Ten Square Games jest jednym z nielicznych polskich studiów, którego plany na rozwój obejmują nie tylko zatrudnianie nowych osób i otwieranie biur w kolejnych miastach. Wrocławska spółka ma w planach przejęcia innych ekip. Obecnie wytypowanych jest aż 30 potencjalnych nabytków. Spółka analizuje te opcje i prowadzi pierwsze rozmowy. Niestety o ile pandemia sprzyja zwiększeniu sprzedaży gier, tak podróże i negocjacje są utrudnione. Stąd na konkrety trzeba chwilę poczekać. Na razie wiemy, że Ten Square Games nie chce się ograniczać tylko do Polski. Spółka podzieliła również kandydatów do przejęcie na trzy grupy. Pierwsza to małe studia o wartości do 10 mln dolarów. Druga kategoria to „średniaki” o wartości ok. 10-100 mln dolarów. Są to już firmy, które do grupy mogą dodać wiedzę, której Ten Square Games jeszcze nie ma. Na koniec zostają duże transakcje związane z przejęciem lub połączeniem z firmami o wartości powyżej 100 mln dolarów. Mówimy więc o bardzo poważnych transakcjach.
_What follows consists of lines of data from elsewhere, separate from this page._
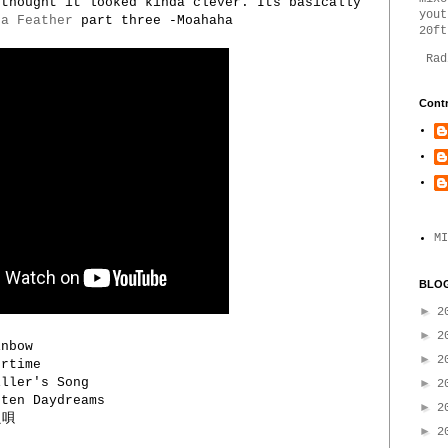
 thought it looked kinda clever. Its basically
yout
 a Feather
part three -Moahaha
20ft
Rad
Contr
MI
BLOG
►
2
►
2
inbow
►
2
rtime
ller's Song
►
2
ten Daydreams
►
2
え唄
►
2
Inwestorzy, którzy kupili akcję w czasie oferty publicznej Ten Square Games mają powody do zadowolenia. Wtedy za jedną jednostkę udziału płacili 46 zł. Dzisiaj cena urosła aż do 545 zł. Dodatkowo w ostatnich dwóch latach spółka wypłaciła akcjonariuszom ponad 50 mln złotych w postaci dywidendy. Dzięki temu obecna jej wartość to aż 4 mld złotych. Większy na polskiej giełdzie jest tylko CD Projekt. Paliwa do kolejnych wzrostów może dostarczać dalsze zwiększanie przychodów generowanych przez Fishing Clash. Inwestorzy najmocniej liczą jednak na inne rzeczy. Po pierwsze długo wyczekiwany debiut gry w Chinach. Wersja przeznaczona dla graczy z Państwa Środka jest od dawna gotowa, ale utknęła na etapie akceptacji przez chińską administrację, co jest niezbędne aby dopuścić produkt do lokalnej dystrybucji. To jednak problem, z którym borykają się producenci z całego świata. Kolejnym motorem napędowym rozwoju Ten Square Games mogą być nowe premiery. Te, jeśli okażą się udane, będą potrzebowały troszkę czasu na to, by zbudować grupę użytkowników porównywalną do Fishing Clash. Na koniec zostają wyżej wspomniane przejęcia, które mogą zapewnić skokowy wzrost biznesu.
Maciej Popowicz, założyciel Ten Square Games, nie jest już prezesem spółki, nadal jednak pozostaje w pełni zaangażowany w jej funkcjonowanie. Wraz z otwarciem warszawskiego biura oraz ambitnymi planami rozwoju poprzez poszukiwaniem spółek do przejęcia, pojawiła się potrzeba zmian w zarządzie. Mnogość tematów biznesowych i osiem projektów gier w różnych fazach produkcji wymagała lekkiego przeformatowania sił zarządczych oraz dodatkowego wsparcia. Stąd w czerwcu stanowisko prezesa objął Maciej Zużałek, tymczasem Maciej Popowicz może całą swoją uwagę skoncentrować na rozwoju produktów. To jednak tylko pokazuje, że Ten Square Games nie zwalnia i chce być coraz większą firmą. Dla wielu może to być zaskakujące, ale już teraz bohater naszego tekstu jest wyceniany wyżej niż słynne Rovio – fińska spółka warta jest „tylko” ok. 500 mln dolarów, dwa razy mniej niż wrocławski deweloper. O miano numeru jeden w Polsce wcale nie będzie jednak łatwo. Do debiutu na giełdzie przymierza się Huuuge Games, co pozwoli lepiej porównać obie spółki. Już teraz jednak możemy powiedzieć, że na krajowym podwórku dorobiliśmy się prawdziwego giganta rynku mobilnego. W dodatku zbudowanego na łowieniu ryb.